§ **Saved data entries**:
◆ ◆ ◆ ◆ ◆
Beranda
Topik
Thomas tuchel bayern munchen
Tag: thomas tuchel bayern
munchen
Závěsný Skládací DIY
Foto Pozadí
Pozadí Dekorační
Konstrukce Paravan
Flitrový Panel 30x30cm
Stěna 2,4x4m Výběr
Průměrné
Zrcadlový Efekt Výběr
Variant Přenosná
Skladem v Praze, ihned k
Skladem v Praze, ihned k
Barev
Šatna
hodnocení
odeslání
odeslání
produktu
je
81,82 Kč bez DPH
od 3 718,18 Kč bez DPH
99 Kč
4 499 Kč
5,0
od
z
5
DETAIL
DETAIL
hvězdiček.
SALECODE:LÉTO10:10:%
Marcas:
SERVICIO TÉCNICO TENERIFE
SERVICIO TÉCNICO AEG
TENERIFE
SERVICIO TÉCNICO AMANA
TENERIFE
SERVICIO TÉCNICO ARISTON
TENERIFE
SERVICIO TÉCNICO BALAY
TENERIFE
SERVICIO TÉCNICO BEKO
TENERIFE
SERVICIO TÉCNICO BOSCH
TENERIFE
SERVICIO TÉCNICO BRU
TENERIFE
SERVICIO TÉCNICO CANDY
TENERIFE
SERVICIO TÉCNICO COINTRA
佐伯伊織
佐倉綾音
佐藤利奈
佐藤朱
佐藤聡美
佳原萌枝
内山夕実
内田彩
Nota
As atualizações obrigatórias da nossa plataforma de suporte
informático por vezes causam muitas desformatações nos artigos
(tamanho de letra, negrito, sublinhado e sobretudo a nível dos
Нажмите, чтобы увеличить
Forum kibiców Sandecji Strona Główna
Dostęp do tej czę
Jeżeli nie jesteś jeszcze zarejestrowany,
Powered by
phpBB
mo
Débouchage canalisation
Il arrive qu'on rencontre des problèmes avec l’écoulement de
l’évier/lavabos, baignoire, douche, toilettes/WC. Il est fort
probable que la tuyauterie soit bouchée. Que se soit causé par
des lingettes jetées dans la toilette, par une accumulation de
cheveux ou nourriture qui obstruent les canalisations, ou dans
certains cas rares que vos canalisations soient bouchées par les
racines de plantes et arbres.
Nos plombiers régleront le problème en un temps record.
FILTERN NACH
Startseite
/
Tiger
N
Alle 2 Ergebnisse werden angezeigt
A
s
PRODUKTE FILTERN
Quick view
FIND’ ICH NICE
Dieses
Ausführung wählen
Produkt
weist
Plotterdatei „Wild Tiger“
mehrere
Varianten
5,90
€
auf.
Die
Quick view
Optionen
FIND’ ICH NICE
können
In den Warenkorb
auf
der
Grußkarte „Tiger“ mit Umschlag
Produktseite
◆ ◆ ◆ ◆ ◆
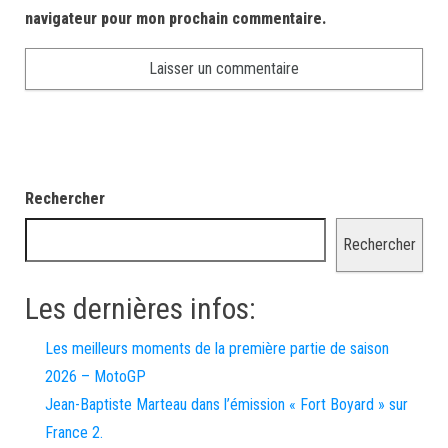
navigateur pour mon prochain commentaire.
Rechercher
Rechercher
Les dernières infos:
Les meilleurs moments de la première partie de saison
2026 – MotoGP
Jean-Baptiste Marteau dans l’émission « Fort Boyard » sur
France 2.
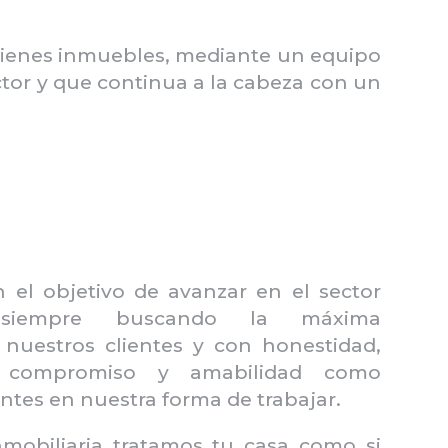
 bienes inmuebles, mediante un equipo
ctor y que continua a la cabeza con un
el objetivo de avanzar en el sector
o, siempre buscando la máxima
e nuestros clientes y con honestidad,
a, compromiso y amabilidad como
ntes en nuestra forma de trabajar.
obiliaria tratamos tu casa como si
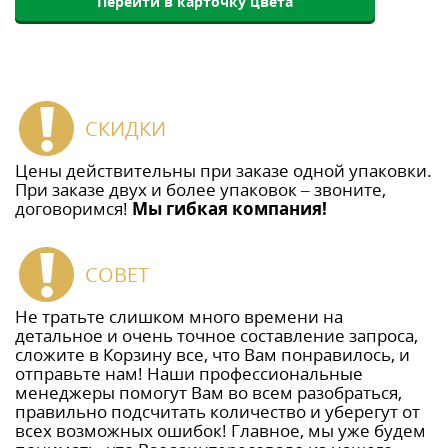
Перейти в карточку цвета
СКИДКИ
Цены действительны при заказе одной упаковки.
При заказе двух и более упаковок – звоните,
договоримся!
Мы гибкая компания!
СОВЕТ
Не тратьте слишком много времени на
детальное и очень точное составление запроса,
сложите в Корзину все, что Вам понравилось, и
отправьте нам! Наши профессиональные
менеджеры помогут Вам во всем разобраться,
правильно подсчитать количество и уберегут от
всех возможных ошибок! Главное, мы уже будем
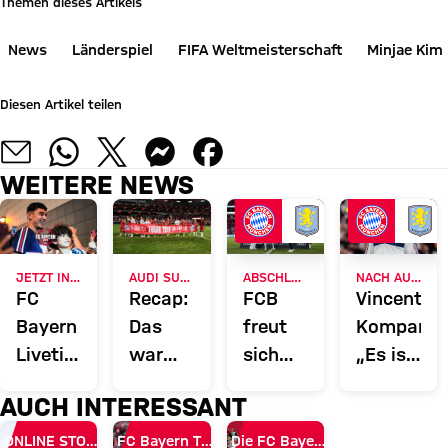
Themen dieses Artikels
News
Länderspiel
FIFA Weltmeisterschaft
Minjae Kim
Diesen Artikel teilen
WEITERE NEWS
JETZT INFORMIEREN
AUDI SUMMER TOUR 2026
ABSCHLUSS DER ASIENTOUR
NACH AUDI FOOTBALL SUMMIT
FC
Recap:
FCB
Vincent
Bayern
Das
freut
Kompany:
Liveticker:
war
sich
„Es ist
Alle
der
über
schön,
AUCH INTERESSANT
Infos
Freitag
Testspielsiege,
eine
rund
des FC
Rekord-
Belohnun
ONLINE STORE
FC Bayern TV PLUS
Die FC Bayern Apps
◆ ◆ ◆ ◆ ◆
§ **WHAT THE EXERCISE ASKS**: Search the data above for the string "Tiger" and return every line that has it.

§ **WRITTEN ANSWER**:
Tiger
Plotterdatei „Wild Tiger“
Grußkarte „Tiger“ mit Umschlag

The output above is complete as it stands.